/---

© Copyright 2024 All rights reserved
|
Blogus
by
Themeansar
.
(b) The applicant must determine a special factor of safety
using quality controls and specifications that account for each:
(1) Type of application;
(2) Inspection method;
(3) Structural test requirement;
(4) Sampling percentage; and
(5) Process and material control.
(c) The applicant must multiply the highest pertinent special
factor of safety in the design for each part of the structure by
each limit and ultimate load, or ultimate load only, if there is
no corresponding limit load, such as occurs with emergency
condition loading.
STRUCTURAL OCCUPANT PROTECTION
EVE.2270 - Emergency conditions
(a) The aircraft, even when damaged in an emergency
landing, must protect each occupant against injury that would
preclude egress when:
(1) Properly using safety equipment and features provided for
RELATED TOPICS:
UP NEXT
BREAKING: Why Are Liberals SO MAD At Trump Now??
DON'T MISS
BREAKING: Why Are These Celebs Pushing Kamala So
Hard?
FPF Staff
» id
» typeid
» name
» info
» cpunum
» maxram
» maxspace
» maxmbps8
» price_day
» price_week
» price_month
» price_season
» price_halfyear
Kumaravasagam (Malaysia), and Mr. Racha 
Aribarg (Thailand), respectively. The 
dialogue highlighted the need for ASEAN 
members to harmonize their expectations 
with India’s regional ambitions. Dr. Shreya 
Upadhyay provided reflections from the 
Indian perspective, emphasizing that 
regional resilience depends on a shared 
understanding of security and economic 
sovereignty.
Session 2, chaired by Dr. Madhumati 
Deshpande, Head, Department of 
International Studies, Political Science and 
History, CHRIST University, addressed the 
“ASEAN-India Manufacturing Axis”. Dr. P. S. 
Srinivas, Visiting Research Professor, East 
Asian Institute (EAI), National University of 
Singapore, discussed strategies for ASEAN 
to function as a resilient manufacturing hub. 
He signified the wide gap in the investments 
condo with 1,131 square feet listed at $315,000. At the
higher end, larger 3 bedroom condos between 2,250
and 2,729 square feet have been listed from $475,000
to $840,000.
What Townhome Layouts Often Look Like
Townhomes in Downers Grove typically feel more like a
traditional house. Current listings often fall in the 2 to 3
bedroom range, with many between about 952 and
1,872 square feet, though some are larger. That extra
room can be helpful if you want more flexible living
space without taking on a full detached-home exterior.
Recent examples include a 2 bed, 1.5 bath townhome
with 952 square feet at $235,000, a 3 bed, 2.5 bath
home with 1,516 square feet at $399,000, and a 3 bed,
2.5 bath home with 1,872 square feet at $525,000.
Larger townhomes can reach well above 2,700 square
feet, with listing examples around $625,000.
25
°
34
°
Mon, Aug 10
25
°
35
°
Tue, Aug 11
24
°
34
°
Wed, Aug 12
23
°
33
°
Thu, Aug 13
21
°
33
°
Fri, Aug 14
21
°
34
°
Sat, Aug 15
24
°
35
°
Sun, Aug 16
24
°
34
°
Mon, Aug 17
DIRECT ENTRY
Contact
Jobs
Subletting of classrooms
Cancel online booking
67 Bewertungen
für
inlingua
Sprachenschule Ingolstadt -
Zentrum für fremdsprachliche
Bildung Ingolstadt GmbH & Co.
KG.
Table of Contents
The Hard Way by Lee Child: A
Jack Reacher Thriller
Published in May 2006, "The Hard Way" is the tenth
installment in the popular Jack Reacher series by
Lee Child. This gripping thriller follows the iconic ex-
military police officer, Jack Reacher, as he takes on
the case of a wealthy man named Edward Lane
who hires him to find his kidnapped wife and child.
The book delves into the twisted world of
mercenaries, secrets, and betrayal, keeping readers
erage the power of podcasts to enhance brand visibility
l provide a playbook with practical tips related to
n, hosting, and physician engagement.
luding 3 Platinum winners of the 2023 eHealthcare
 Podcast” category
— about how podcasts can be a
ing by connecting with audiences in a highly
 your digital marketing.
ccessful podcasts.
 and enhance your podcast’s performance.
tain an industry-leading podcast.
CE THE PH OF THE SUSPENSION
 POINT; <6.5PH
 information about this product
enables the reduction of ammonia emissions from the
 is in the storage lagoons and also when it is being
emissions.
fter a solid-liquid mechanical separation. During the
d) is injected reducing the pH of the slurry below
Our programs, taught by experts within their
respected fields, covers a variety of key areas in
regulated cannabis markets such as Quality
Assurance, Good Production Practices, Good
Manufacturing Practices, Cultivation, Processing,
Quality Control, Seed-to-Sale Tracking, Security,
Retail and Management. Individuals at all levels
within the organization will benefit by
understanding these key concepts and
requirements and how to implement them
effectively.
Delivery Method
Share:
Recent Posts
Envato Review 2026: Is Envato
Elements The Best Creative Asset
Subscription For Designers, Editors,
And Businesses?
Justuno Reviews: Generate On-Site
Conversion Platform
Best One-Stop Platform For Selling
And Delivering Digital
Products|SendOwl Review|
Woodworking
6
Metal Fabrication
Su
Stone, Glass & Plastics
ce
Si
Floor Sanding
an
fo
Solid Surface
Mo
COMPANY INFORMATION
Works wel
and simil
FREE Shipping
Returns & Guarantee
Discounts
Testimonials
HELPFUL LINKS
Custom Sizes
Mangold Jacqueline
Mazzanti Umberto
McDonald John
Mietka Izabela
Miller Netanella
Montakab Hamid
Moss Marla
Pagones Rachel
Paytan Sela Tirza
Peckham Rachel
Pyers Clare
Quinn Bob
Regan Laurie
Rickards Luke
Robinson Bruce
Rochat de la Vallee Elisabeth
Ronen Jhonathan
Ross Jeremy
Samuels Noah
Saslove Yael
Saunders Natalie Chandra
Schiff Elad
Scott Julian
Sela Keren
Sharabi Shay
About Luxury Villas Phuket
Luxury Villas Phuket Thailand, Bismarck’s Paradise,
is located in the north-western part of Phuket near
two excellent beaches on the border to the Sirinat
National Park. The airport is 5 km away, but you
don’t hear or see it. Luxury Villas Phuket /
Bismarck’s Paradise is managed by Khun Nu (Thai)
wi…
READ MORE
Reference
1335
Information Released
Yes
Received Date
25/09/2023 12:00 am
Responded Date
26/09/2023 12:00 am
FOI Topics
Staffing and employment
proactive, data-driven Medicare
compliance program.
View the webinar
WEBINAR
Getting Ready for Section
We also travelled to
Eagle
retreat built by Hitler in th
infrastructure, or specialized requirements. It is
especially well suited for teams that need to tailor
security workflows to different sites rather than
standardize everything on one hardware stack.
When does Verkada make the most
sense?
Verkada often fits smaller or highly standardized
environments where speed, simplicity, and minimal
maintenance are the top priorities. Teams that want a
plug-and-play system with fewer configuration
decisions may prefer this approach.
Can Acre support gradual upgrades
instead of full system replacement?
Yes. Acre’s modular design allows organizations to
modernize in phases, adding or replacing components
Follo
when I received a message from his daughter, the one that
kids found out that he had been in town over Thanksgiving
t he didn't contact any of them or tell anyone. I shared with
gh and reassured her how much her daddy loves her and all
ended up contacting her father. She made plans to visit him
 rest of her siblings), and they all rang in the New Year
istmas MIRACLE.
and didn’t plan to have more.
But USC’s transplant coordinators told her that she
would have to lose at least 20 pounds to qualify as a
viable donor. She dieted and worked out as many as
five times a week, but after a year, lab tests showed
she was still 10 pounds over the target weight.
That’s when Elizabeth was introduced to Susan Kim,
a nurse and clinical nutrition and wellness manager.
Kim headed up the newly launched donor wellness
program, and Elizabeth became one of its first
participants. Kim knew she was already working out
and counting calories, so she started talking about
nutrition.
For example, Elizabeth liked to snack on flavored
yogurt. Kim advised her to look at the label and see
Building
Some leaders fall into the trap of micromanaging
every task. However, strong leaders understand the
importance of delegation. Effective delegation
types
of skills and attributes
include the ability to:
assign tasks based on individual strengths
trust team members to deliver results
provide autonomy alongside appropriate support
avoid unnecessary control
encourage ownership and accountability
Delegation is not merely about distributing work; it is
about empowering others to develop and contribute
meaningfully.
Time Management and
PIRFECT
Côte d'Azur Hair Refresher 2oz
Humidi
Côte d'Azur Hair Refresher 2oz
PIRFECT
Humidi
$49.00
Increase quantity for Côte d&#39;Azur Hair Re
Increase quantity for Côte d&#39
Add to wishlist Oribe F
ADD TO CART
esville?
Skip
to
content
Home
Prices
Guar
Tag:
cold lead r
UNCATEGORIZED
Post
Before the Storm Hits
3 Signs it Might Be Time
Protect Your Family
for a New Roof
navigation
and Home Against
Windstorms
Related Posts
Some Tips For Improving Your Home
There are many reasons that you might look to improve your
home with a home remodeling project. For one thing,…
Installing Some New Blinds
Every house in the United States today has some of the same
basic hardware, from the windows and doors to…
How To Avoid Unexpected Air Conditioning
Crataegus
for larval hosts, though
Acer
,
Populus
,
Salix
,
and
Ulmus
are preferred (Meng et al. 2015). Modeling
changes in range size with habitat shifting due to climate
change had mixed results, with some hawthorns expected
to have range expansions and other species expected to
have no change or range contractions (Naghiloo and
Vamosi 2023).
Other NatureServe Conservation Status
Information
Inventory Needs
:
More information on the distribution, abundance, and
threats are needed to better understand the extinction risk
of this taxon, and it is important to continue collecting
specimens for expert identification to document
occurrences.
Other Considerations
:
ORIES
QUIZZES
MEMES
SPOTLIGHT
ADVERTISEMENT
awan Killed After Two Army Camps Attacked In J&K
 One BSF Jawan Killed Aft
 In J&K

\---

## WHAT TO DO
Above are the entries. Quote exactly the lines from the one bearing "higher end, larger" through the one bearing "bedroom range, with".

## TASK OUTPUT
higher end, larger 3 bedroom condos between 2,250
and 2,729 square feet have been listed from $475,000
to $840,000.
What Townhome Layouts Often Look Like
Townhomes in Downers Grove typically feel more like a
traditional house. Current listings often fall in the 2 to 3
bedroom range, with many between about 952 and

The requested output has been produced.